Memahami Tingkatan Berpuasa dalam Islam
- 17 Mar 2026 07:18 WIB
- Banten
RRI.CO.ID, Serang – Ibadah puasa Ramadan tidak hanya sebatas menahan lapar dan haus, tetapi juga menahan hawa nafsu serta menjaga perilaku dalam kehidupan sehari-hari. Pesan tersebut disampaikan Sekretaris Majelis Ulama Indonesia (MUI) Provinsi Banten, Ustaz Deni Rusli, dalam program Mutiara Ramadan RRI Banten, Selasa, 17 Maret 2026.
Menurutnya, puasa memiliki beberapa tingkatan yang menunjukkan kualitas ibadah seseorang selama menjalani Ramadan. “Ada puasa awam yang hanya menahan makan, minum, dan bergaul, tetapi panca indranya tidak dijaga,” katanya.
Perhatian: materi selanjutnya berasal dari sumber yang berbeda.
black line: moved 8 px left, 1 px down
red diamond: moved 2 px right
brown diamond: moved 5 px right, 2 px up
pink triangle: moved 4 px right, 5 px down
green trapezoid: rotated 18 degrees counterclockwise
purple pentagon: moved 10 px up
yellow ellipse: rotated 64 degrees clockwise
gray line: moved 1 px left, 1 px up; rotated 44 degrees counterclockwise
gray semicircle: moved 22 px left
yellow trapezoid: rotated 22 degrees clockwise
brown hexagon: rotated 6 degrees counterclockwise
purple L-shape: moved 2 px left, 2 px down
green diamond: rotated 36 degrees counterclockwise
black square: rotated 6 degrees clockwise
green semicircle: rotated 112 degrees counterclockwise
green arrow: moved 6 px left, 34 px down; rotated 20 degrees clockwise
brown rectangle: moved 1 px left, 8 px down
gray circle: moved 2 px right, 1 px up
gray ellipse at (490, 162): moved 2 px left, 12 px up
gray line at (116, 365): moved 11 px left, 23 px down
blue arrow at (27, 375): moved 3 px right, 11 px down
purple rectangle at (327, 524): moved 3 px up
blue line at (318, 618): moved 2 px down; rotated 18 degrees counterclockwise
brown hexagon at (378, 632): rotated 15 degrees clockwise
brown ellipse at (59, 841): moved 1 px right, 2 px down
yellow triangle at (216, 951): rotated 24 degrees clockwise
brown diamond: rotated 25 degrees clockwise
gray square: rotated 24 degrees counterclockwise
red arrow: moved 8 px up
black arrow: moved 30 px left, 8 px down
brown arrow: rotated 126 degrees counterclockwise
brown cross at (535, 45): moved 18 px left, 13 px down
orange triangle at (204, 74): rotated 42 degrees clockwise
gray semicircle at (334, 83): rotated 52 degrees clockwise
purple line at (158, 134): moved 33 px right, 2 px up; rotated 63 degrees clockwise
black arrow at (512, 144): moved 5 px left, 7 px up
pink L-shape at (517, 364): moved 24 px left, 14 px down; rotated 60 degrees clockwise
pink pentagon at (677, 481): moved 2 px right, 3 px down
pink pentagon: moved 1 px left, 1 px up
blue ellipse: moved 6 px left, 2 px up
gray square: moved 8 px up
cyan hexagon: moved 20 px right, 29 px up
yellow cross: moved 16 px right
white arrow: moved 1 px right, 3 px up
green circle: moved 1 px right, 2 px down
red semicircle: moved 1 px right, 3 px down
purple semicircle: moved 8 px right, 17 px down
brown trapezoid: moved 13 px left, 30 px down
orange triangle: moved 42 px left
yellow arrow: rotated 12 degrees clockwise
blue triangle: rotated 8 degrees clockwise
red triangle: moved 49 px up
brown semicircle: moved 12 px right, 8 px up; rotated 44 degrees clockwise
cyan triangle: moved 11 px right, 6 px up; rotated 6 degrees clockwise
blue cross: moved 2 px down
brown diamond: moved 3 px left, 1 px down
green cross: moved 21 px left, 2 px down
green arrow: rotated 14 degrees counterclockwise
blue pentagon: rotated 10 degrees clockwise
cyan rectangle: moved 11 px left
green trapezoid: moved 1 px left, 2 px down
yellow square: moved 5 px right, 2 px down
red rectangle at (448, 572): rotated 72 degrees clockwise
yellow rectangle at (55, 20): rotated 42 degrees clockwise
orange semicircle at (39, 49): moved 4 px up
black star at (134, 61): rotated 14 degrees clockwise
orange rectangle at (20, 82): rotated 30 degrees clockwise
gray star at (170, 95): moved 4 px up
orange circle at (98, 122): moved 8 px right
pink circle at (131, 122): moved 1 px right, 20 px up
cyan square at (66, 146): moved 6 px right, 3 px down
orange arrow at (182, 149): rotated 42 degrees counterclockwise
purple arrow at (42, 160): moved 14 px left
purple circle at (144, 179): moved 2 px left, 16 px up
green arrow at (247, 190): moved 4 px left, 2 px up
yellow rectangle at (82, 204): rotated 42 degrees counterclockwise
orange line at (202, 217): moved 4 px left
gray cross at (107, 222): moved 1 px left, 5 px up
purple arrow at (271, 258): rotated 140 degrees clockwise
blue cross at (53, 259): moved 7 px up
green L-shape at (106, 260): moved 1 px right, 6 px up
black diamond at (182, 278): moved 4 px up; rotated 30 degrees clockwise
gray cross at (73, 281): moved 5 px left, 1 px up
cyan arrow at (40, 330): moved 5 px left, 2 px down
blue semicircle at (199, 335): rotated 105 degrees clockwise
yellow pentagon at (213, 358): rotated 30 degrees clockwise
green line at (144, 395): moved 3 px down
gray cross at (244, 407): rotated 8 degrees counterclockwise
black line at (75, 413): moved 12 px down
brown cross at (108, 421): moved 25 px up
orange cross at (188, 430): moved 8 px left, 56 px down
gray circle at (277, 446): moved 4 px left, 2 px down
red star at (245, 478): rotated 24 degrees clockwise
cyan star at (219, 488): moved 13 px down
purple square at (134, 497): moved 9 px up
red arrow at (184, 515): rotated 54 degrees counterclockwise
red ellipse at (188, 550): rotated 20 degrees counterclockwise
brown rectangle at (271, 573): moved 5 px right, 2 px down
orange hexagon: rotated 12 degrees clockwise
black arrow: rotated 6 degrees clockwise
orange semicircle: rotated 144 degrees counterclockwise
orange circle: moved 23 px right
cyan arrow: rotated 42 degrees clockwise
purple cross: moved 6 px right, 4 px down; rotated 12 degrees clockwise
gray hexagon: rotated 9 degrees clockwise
| Baca juga: Ustazah Ai Ingatkan Bahaya Dosa Badan |
Ia menjelaskan puasa pada tingkatan tersebut secara hukum fikih tetap sah, namun nilai pahala yang diperoleh tidak maksimal karena perilaku seseorang masih belum terjaga.
Seseorang yang masih melakukan perbuatan seperti berkata kasar, ghibah, atau fitnah dinilai belum menjalankan puasa secara sempurna.
Ustaz Deni menambahkan Rasulullah pernah mengingatkan ada orang yang berpuasa tetapi tidak mendapatkan pahala dari puasanya. “Banyak orang yang berpuasa tapi tidak mendapat pahala apa-apa dari puasa itu kecuali lapar dan dahaga,” ujarnya.
Selain puasa awam, terdapat tingkatan puasa yang lebih baik yakni puasa khusus, yaitu puasa yang tidak hanya menahan makan dan minum tetapi juga menjaga seluruh anggota tubuh dari perbuatan yang dilarang. Tingkatan yang lebih tinggi lagi adalah puasa khususul khusus, yaitu puasa yang dilakukan dengan totalitas ibadah serta menyerahkan diri sepenuhnya kepada Allah SWT.
Ustaz Deni menegaskan tujuan puasa adalah membentuk pribadi yang lebih baik serta meningkatkan ketakwaan kepada Allah. Karena itu, umat Islam diharapkan tidak hanya menahan lapar dan haus selama Ramadan, tetapi juga menjaga perilaku agar ibadah puasa dapat memberikan manfaat dalam kehidupan sehari-hari.
Kata Kunci / Tags
Rekomendasi Berita
Memuat berita terbaru.....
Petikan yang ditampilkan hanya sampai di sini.